**Task item**
Those lines of the material below that fall between its first line and the line with "recommendation is explained", both included, are to be repeated exactly.

**Source data**
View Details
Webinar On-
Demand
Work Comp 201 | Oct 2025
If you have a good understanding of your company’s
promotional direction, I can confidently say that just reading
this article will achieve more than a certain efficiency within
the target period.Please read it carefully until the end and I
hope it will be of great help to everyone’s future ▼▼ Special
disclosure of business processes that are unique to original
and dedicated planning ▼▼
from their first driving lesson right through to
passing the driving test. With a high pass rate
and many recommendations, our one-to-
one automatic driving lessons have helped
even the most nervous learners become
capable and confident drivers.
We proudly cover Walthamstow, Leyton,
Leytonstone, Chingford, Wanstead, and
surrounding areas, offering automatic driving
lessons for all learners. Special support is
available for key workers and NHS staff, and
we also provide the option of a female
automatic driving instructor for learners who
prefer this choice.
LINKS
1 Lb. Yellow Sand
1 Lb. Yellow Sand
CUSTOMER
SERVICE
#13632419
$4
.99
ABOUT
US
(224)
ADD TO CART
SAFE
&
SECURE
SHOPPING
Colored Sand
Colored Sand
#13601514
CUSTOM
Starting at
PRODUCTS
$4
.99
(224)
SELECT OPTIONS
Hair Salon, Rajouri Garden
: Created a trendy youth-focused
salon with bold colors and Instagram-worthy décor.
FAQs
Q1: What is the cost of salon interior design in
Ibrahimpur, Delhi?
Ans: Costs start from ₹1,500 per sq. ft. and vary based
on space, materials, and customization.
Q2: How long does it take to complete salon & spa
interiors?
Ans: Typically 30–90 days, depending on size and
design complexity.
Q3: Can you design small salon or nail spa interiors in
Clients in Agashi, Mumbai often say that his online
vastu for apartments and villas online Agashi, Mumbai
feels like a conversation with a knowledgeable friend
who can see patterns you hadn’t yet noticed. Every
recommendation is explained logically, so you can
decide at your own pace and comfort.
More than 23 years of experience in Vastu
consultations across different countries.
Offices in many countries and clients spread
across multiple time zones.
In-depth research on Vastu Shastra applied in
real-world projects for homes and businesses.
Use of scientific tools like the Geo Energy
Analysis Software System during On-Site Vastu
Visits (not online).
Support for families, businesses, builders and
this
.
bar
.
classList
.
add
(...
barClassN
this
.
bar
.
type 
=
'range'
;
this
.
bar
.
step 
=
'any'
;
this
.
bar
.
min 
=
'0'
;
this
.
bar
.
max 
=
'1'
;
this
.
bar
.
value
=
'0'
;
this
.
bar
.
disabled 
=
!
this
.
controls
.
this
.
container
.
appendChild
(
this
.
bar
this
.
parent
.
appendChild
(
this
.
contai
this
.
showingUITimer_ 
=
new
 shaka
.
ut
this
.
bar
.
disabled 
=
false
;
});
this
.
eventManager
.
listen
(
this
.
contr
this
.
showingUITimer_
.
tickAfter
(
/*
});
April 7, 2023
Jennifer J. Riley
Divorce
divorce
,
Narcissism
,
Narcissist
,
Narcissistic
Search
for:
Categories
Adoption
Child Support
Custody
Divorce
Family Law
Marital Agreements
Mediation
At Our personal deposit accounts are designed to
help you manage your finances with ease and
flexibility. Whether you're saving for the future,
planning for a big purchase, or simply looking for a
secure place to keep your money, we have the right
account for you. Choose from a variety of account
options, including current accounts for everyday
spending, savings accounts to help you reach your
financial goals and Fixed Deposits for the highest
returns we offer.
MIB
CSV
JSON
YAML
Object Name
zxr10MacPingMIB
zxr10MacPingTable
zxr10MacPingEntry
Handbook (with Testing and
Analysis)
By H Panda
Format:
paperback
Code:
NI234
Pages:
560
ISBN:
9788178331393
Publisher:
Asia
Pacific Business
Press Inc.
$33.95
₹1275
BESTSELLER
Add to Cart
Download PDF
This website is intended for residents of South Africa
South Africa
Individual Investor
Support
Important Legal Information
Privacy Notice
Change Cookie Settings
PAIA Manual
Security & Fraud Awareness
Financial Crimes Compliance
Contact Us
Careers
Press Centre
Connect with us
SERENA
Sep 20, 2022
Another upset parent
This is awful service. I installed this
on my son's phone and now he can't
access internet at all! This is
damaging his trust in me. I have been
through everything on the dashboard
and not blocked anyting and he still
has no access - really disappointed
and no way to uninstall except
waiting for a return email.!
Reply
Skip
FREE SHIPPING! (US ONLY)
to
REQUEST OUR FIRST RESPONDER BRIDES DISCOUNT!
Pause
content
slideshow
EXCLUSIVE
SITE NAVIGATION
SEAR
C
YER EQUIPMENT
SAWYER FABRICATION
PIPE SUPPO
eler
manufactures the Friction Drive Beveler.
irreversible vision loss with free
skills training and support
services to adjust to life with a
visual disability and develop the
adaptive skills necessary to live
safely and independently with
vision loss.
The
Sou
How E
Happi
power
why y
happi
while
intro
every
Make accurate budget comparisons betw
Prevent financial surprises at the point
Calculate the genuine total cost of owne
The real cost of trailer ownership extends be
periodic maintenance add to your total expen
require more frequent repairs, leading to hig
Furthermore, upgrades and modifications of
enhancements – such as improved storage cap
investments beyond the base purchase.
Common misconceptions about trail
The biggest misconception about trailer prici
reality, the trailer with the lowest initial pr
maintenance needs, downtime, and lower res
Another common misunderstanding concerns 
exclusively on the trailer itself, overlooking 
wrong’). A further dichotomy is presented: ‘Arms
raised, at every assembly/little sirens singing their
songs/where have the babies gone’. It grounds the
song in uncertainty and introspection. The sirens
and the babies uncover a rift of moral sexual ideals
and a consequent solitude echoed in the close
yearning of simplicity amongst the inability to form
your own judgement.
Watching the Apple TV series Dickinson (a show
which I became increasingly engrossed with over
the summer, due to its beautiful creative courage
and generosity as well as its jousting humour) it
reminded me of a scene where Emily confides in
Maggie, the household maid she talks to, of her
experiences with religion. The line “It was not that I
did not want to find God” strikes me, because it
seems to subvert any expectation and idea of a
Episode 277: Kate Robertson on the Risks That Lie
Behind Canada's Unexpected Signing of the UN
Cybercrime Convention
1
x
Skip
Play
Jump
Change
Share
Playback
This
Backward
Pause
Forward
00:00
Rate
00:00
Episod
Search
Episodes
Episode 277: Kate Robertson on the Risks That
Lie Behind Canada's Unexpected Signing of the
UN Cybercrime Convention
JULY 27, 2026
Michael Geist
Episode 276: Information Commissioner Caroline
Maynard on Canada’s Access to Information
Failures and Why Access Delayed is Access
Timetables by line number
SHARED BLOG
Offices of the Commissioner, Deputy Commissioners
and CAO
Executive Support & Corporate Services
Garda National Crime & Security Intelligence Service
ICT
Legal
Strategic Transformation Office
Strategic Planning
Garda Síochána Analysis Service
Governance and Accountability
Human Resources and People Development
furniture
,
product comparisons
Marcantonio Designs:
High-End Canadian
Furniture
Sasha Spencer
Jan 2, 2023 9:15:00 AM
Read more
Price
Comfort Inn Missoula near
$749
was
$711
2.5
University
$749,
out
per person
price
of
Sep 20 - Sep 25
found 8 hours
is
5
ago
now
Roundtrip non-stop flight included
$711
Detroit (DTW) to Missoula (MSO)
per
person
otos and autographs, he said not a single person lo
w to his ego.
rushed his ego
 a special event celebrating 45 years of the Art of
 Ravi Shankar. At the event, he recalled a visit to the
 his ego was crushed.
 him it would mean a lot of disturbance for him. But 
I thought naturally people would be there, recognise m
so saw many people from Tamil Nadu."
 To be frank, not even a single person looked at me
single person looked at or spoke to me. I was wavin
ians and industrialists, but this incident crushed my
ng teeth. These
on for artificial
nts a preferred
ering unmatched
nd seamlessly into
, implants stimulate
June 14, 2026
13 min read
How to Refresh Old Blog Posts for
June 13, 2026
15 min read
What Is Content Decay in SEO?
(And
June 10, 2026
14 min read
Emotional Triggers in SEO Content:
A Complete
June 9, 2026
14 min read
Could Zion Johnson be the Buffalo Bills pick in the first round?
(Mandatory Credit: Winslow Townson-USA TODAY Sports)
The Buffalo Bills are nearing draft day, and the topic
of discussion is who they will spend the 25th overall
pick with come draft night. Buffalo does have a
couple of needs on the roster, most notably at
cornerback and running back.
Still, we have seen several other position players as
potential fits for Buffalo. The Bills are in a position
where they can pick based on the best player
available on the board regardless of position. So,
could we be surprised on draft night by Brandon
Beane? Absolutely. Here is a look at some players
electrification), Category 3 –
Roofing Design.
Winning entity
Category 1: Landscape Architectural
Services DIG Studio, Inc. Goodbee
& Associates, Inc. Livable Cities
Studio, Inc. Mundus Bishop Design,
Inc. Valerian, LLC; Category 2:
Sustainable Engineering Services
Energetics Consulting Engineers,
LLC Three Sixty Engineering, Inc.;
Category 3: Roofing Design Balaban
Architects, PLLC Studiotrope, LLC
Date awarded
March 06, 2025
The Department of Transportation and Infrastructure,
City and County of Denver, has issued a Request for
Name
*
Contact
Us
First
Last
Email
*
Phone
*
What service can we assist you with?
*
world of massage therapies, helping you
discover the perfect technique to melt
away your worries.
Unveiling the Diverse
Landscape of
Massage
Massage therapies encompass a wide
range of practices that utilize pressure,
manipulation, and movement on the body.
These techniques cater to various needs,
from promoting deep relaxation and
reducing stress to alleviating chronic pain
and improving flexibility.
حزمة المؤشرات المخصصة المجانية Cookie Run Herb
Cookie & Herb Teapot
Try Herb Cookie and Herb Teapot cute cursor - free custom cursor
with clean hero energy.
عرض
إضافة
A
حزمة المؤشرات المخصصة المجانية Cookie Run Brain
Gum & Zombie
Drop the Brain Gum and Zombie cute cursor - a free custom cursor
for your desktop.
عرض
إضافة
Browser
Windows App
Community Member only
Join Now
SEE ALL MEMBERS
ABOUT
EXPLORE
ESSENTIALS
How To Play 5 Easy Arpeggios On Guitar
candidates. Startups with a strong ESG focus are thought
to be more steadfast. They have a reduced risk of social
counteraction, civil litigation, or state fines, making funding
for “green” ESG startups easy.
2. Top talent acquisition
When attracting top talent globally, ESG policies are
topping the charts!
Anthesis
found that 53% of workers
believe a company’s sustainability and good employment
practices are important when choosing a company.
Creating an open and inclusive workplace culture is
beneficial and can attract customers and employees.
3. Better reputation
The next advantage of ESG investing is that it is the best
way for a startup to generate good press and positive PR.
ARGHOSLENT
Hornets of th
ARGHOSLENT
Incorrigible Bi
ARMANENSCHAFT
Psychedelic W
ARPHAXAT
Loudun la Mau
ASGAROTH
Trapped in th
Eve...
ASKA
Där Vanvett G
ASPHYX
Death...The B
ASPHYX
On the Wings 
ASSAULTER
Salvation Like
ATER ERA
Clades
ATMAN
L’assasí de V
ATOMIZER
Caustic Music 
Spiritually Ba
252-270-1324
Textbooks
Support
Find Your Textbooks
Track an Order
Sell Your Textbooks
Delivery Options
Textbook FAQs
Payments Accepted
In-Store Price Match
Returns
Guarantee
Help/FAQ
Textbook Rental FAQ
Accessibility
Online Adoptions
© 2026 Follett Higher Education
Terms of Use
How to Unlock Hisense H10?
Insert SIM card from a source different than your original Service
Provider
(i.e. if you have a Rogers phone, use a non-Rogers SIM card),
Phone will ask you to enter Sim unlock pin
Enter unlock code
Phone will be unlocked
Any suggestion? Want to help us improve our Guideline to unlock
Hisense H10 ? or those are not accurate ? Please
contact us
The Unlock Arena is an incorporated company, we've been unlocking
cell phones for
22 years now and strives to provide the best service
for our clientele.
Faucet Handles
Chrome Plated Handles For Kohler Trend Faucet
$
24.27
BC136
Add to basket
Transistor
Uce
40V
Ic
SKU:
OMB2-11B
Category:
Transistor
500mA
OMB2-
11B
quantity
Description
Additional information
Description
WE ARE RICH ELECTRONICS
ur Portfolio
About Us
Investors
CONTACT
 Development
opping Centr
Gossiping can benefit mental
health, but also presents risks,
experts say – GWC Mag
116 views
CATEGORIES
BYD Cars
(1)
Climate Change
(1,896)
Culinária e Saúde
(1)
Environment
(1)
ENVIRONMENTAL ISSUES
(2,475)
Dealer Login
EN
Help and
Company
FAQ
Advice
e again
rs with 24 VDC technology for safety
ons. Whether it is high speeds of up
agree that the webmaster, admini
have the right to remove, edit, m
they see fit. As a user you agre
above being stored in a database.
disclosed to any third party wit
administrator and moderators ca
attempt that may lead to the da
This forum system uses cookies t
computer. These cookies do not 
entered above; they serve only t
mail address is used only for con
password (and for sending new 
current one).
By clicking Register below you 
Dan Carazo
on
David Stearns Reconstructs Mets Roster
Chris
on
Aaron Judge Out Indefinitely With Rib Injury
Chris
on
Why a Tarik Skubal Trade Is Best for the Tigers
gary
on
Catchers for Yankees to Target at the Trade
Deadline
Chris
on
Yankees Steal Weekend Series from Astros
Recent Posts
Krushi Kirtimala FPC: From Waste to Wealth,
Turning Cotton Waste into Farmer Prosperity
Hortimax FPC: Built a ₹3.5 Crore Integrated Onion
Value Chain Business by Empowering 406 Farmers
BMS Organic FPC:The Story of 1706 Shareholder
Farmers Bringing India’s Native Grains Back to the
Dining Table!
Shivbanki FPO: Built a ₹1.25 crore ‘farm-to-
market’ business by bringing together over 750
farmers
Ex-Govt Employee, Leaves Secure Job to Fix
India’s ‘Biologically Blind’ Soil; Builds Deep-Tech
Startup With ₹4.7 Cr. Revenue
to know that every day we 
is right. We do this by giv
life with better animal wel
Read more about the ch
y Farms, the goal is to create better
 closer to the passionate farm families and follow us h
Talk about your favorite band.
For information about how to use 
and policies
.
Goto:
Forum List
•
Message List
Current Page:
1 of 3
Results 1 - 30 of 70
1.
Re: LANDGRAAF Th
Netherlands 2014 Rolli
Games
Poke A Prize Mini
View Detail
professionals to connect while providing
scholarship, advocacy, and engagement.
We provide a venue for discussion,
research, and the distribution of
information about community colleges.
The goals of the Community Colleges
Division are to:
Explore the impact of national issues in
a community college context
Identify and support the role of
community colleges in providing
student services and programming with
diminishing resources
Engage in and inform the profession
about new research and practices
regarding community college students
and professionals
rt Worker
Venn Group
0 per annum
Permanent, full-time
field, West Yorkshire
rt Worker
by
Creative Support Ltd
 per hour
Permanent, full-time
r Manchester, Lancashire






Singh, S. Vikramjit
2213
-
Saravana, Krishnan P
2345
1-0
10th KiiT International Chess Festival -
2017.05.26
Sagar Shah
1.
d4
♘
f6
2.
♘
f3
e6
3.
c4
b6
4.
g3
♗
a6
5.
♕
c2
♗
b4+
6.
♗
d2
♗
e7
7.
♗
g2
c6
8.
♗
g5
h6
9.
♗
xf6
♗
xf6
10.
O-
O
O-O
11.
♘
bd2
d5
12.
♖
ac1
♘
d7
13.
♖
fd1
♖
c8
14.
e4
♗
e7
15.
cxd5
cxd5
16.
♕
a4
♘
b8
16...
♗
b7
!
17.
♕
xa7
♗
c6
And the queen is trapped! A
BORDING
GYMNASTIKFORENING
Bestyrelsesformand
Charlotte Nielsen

**Answer below**
View Details
Webinar On-
Demand
Work Comp 201 | Oct 2025
If you have a good understanding of your company’s
promotional direction, I can confidently say that just reading
this article will achieve more than a certain efficiency within
the target period.Please read it carefully until the end and I
hope it will be of great help to everyone’s future ▼▼ Special
disclosure of business processes that are unique to original
and dedicated planning ▼▼
from their first driving lesson right through to
passing the driving test. With a high pass rate
and many recommendations, our one-to-
one automatic driving lessons have helped
even the most nervous learners become
capable and confident drivers.
We proudly cover Walthamstow, Leyton,
Leytonstone, Chingford, Wanstead, and
surrounding areas, offering automatic driving
lessons for all learners. Special support is
available for key workers and NHS staff, and
we also provide the option of a female
automatic driving instructor for learners who
prefer this choice.
LINKS
1 Lb. Yellow Sand
1 Lb. Yellow Sand
CUSTOMER
SERVICE
#13632419
$4
.99
ABOUT
US
(224)
ADD TO CART
SAFE
&
SECURE
SHOPPING
Colored Sand
Colored Sand
#13601514
CUSTOM
Starting at
PRODUCTS
$4
.99
(224)
SELECT OPTIONS
Hair Salon, Rajouri Garden
: Created a trendy youth-focused
salon with bold colors and Instagram-worthy décor.
FAQs
Q1: What is the cost of salon interior design in
Ibrahimpur, Delhi?
Ans: Costs start from ₹1,500 per sq. ft. and vary based
on space, materials, and customization.
Q2: How long does it take to complete salon & spa
interiors?
Ans: Typically 30–90 days, depending on size and
design complexity.
Q3: Can you design small salon or nail spa interiors in
Clients in Agashi, Mumbai often say that his online
vastu for apartments and villas online Agashi, Mumbai
feels like a conversation with a knowledgeable friend
who can see patterns you hadn’t yet noticed. Every
recommendation is explained logically, so you can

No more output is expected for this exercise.